As to the Statute of Limitations, the demurrer is too large, for it goes to the whole bill, whereas, if good at all, which we do not decide, it is good only for what lies back of the statutory period, for the case is one of continuous injury without fresh violence, and of constantly accruing damages, which the statute can cut off only back of six years from suit brought. Thus, where the trustees of a turnpike road built buttresses to support it on the land of A, who thereupon sued them and their workmen in trespass for the erection, and accepted money paid into court in full for the trespass, it was held that after notice to the defendants to remove the buttresses and a refusal to do so, A might bring another action against them for keeping and continuing the buttresses on the land, and that the former recovery was no bar. Holmes v. Wilson, 10 Ad. & E. 503. And see Hudson v. Nickolson, 5 M. & W. 437; Thompson v. Gibson, 7 M. & W. 456; Bowyer v. Cook, 10 C. B. 236. So the wrong*52ful and continuous diversion of the water of a spring is a continuing injury and affords a constantly accruing cause of action, and the statute cuts off recovery only back of the statutory period. Colrick v. Swinburne, 105 N. Y. 503, 12 N. E. 427. The same is true of a wrongful continuous flowing of land by means of a dam. Baldwin v. Calkins, 10 Wend. 167; Reed v. State, 108 N. Y. 407, 15 N. E. 735; Wells v. New Haven & Northampton Co., 151 Mass. 46, 21 Am. St. Rep. 423, 23 N. E. 724.
The orator’s case, however, does not, as they claim, come within the cases in this State where a railroad company enters upon land and builds its road without assessing and paying the damages, for those cases go upon the ground that the company has done a lawful act in so doing, the lawfulness resulting from the consent of the landowner. Austin v. Rutland R. R. Co., 45 Vt. 239.

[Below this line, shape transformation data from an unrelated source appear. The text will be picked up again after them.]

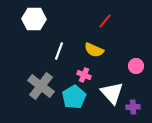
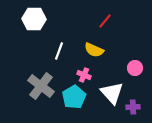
pink circle: moved 1 px left, 2 px down
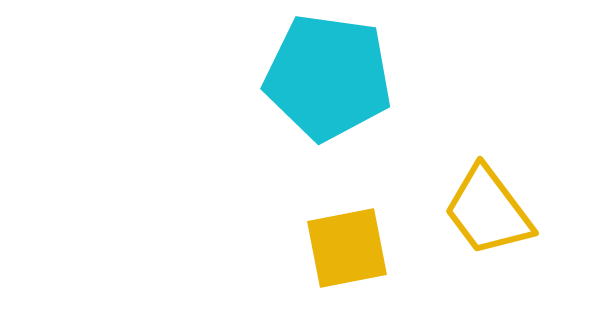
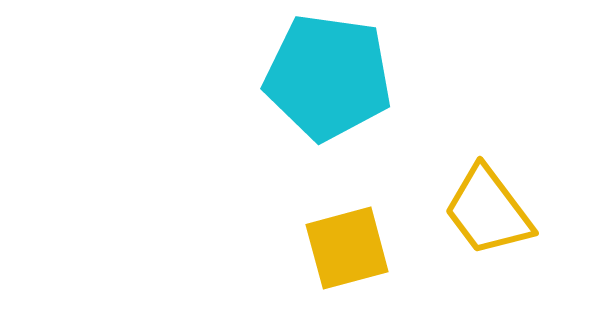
yellow square: rotated 4 degrees counterclockwise
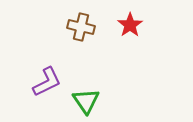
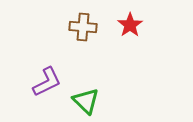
brown cross: moved 2 px right; rotated 8 degrees counterclockwise
green triangle: rotated 12 degrees counterclockwise
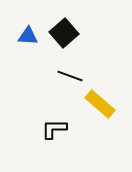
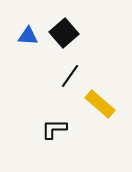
black line: rotated 75 degrees counterclockwise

But here the defendants, in laying out' and constructing the highway, were guilty of an unlawful entry and a trespass upon the property of the life tenant, and as that trespass was continuous in nature, it became and was a trespass as to the orators when their interest in the land vested in possession if not before; and though they might then have maintained an action of trespass for a continuation of the material and structures put and placed upon the land, yet that action would not have been an adequate remedy for the whole wrong, for the trespass being continuous in nature, afforded a constantly accruing cause of action, and thus necessitated a multiplicity of successive suits at law. So there are two well established grounds on which equity will take jurisdiction of this case and finally dispose of the whole matter, namely, want of an adequate remedy at law, and the prevention of a multiplicity of suits.
Decree reversed, demurrer overruled, bill adjudged sufficient, and cause remanded.